Instructions for the task: Would you return the data below exactly as it stands, with every picture left out?

[Records drawn from a dataset]

----

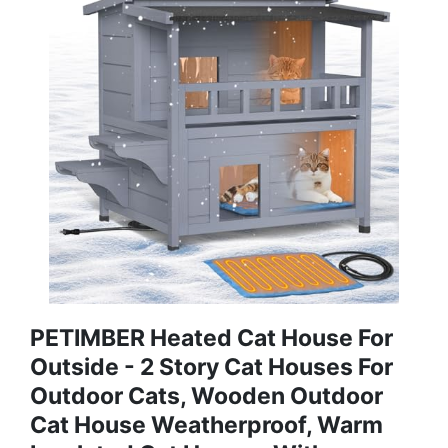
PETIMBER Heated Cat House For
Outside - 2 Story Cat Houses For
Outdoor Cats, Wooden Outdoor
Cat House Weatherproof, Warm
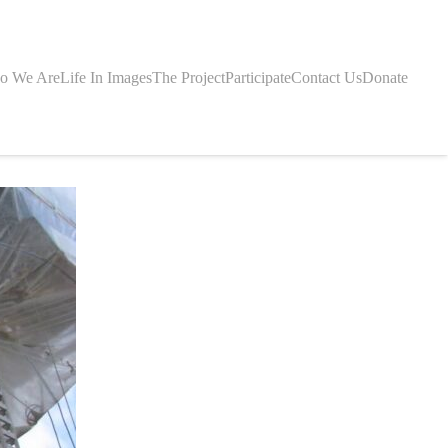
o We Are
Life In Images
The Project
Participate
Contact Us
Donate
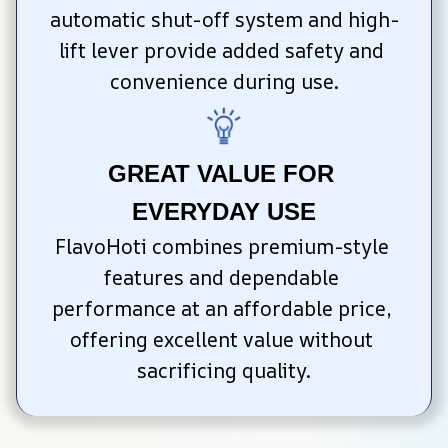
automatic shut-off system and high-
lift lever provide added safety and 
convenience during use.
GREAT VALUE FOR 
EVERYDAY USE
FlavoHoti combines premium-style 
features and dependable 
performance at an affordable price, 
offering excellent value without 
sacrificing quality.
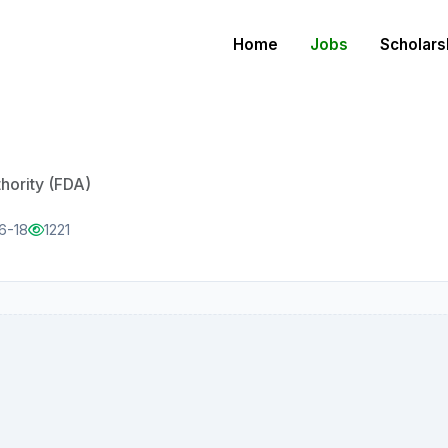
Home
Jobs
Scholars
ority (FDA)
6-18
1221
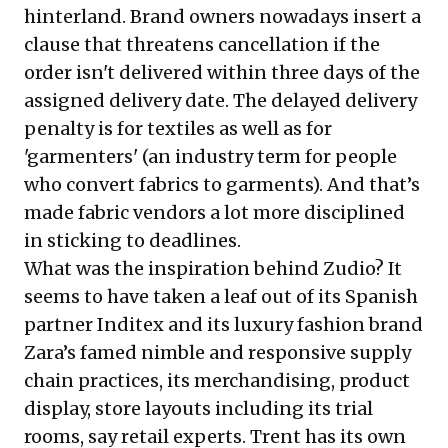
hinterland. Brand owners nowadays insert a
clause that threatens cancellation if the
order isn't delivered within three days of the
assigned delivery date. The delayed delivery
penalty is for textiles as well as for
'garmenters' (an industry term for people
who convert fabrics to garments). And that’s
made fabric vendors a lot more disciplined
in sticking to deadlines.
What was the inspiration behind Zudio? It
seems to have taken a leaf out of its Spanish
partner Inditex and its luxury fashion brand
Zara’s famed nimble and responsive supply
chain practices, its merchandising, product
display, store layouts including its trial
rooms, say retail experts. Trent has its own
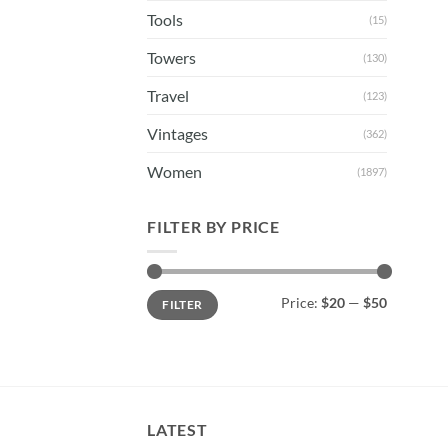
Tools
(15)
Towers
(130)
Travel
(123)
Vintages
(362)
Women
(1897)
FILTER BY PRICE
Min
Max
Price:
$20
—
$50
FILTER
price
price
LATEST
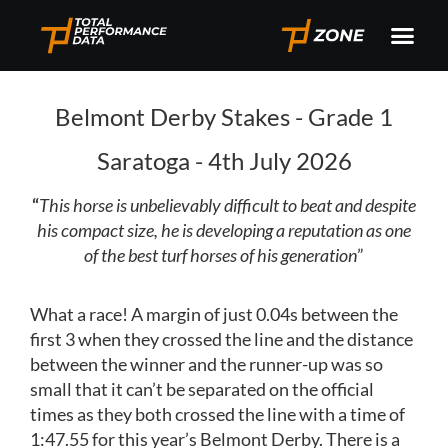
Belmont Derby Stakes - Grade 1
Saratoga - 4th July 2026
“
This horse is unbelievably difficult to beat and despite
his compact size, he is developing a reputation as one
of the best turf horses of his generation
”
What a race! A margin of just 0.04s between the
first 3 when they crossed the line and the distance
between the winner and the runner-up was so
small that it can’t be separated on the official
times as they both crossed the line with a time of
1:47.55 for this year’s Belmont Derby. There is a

----

Exercise solution:
PETIMBER Heated Cat House For
Outside - 2 Story Cat Houses For
Outdoor Cats, Wooden Outdoor
Cat House Weatherproof, Warm
o We Are
Life In Images
The Project
Participate
Contact Us
Donate
automatic shut-off system and high-
lift lever provide added safety and 
convenience during use.
GREAT VALUE FOR 
EVERYDAY USE
FlavoHoti combines premium-style 
features and dependable 
performance at an affordable price, 
offering excellent value without 
sacrificing quality.
Home
Jobs
Scholars
ority (FDA)
6-18
1221
hinterland. Brand owners nowadays insert a
clause that threatens cancellation if the
order isn't delivered within three days of the
assigned delivery date. The delayed delivery
penalty is for textiles as well as for
'garmenters' (an industry term for people
who convert fabrics to garments). And that’s
made fabric vendors a lot more disciplined
in sticking to deadlines.
What was the inspiration behind Zudio? It
seems to have taken a leaf out of its Spanish
partner Inditex and its luxury fashion brand
Zara’s famed nimble and responsive supply
chain practices, its merchandising, product
display, store layouts including its trial
rooms, say retail experts. Trent has its own
Tools
(15)
Towers
(130)
Travel
(123)
Vintages
(362)
Women
(1897)
FILTER BY PRICE
Min
Max
Price:
$20
—
$50
FILTER
price
price
LATEST
Belmont Derby Stakes - Grade 1
Saratoga - 4th July 2026
“
This horse is unbelievably difficult to beat and despite
his compact size, he is developing a reputation as one
of the best turf horses of his generation
”
What a race! A margin of just 0.04s between the
first 3 when they crossed the line and the distance
between the winner and the runner-up was so
small that it can’t be separated on the official
times as they both crossed the line with a time of
1:47.55 for this year’s Belmont Derby. There is a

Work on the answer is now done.